GIORGIA MELONI PAGHERA’ LE DIMISSIONI DI SANTANCHE’ E GLI ALTRI PIU’ DELLA SCONFITTA AL REFERENDUM
LA LETTERA DELLA EX MINISTRA E’ LA VERA ATTESTAZIONE DELLA SCONFITTA… UNA LEADER CHE PUR DI SALVARE SE STESSA E’ DISPOSTA A SACRIFICARE I SUOI COLLABORATORI NON E’ UNA LEADER
Certo che ce ne vuole, a farsi dare lezioni di dignità politica e umana da Daniela Santanché. Ebbene, Giorgia Meloni è riuscita anche in questo piccolo capolavoro. Perché la purga con cui ha defenestrato Delmastro e Bartolozzi, oltre alla ministra del turismo, rappresenta esattamente quel che un leader non deve fare, di fronte a una sconfitta: scaricare responsabilità e abbandonare i suoi al loro destino, per preservare il mito della propria infallibilità e invincibilità.

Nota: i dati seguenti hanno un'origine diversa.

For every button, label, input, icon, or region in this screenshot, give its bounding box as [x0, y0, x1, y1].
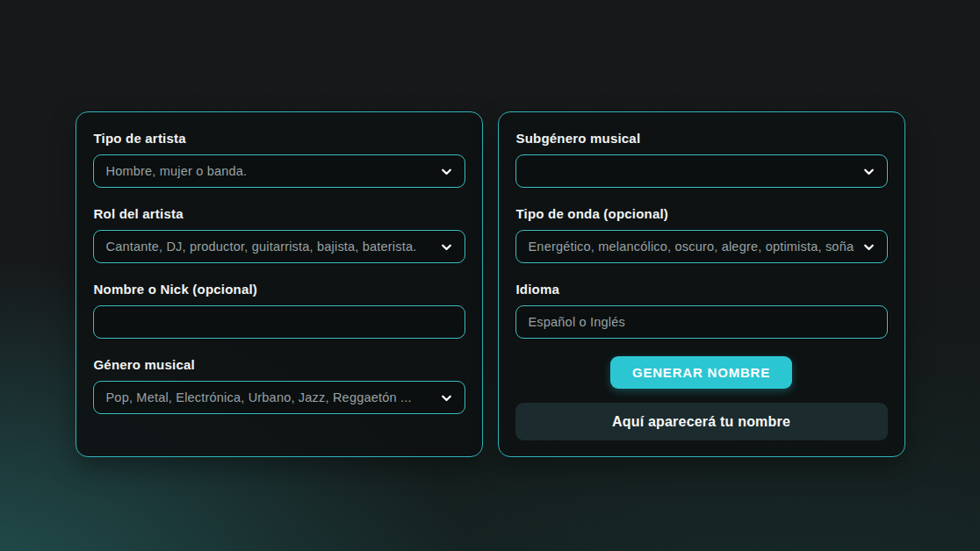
nombre-nick-input[interactable] [93, 305, 465, 339]
select-placeholder: Pop, Metal, Electrónica, Urbano, Jazz, R… [106, 390, 432, 404]
field-tipo-de-artista: Tipo de artista Hombre, mujer o banda. [93, 131, 465, 188]
nombre-nick-label: Nombre o Nick (opcional) [94, 282, 465, 297]
select-placeholder: Cantante, DJ, productor, guitarrista, ba… [106, 240, 432, 254]
button-row: GENERAR NOMBRE [515, 356, 888, 389]
tipo-de-artista-label: Tipo de artista [94, 131, 465, 146]
form-area: Tipo de artista Hombre, mujer o banda. R… [0, 0, 980, 457]
field-genero-musical: Género musical Pop, Metal, Electrónica, … [93, 357, 465, 414]
field-subgenero-musical: Subgénero musical [515, 131, 888, 188]
chevron-down-icon [439, 164, 454, 179]
chevron-down-icon [439, 240, 454, 254]
genero-musical-label: Género musical [94, 357, 465, 372]
tipo-de-artista-select[interactable]: Hombre, mujer o banda. [93, 154, 465, 188]
result-box: Aquí aparecerá tu nombre [515, 403, 888, 440]
field-rol-del-artista: Rol del artista Cantante, DJ, productor,… [93, 206, 465, 263]
subgenero-musical-select[interactable] [515, 154, 888, 188]
select-placeholder: Energético, melancólico, oscuro, alegre,… [529, 240, 854, 254]
tipo-de-onda-select[interactable]: Energético, melancólico, oscuro, alegre,… [515, 230, 888, 263]
idioma-input[interactable] [515, 305, 888, 339]
generar-nombre-button[interactable]: GENERAR NOMBRE [610, 356, 792, 389]
chevron-down-icon [861, 240, 876, 254]
right-form-panel: Subgénero musical Tipo de onda (opcional… [498, 111, 905, 457]
chevron-down-icon [861, 164, 876, 179]
left-form-panel: Tipo de artista Hombre, mujer o banda. R… [76, 111, 483, 457]
chevron-down-icon [439, 390, 454, 405]
field-idioma: Idioma [515, 282, 888, 339]
rol-del-artista-select[interactable]: Cantante, DJ, productor, guitarrista, ba… [93, 230, 465, 263]
select-placeholder: Hombre, mujer o banda. [106, 164, 432, 178]
field-tipo-de-onda: Tipo de onda (opcional) Energético, mela… [515, 206, 888, 263]
subgenero-musical-label: Subgénero musical [516, 131, 888, 146]
tipo-de-onda-label: Tipo de onda (opcional) [516, 206, 888, 221]
result-placeholder-text: Aquí aparecerá tu nombre [612, 414, 790, 430]
field-nombre-nick: Nombre o Nick (opcional) [93, 282, 465, 339]
idioma-label: Idioma [516, 282, 888, 297]
rol-del-artista-label: Rol del artista [94, 206, 465, 221]
genero-musical-select[interactable]: Pop, Metal, Electrónica, Urbano, Jazz, R… [93, 381, 465, 414]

E nella sua lettera di dimissioni alla presidente del consiglio, Daniela Santanché lo dice con una chiarezza che rasenta la brutalità.
Perché prima del referendum ero innocente fino a prova contraria, dice in sostanza la ministra, e ora non lo sono più
Perché una sconfitta politica rende inopportuna la mia presenza al governo?
Perché proprio io, che non c’entro niente coi disastri politici e comunicativi di chi ha gestito la partita del referendum della giustizia?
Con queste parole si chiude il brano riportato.